[Extracted page text data]
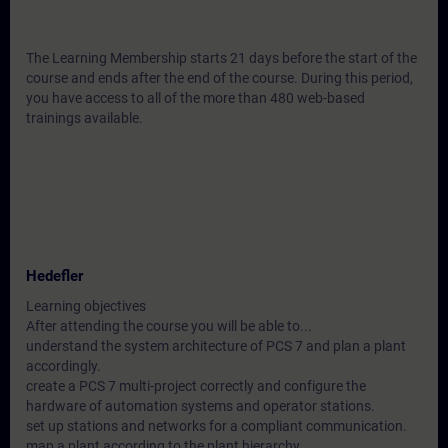
The Learning Membership starts 21 days before the start of the
course and ends after the end of the course. During this period,
you have access to all of the more than 480 web-based
trainings available.
Hedefler
Learning objectives
After attending the course you will be able to...
understand the system architecture of PCS 7 and plan a plant
accordingly.
create a PCS 7 multi-project correctly and configure the
hardware of automation systems and operator stations.
set up stations and networks for a compliant communication.
map a plant according to the plant hierarchy.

▸ Exercise goal
Output exactly the lines above, from the one holding "you have access" through the end of the data, including the first and last.

▸ Response to the exercise
you have access to all of the more than 480 web-based
trainings available.
Hedefler
Learning objectives
After attending the course you will be able to...
understand the system architecture of PCS 7 and plan a plant
accordingly.
create a PCS 7 multi-project correctly and configure the
hardware of automation systems and operator stations.
set up stations and networks for a compliant communication.
map a plant according to the plant hierarchy.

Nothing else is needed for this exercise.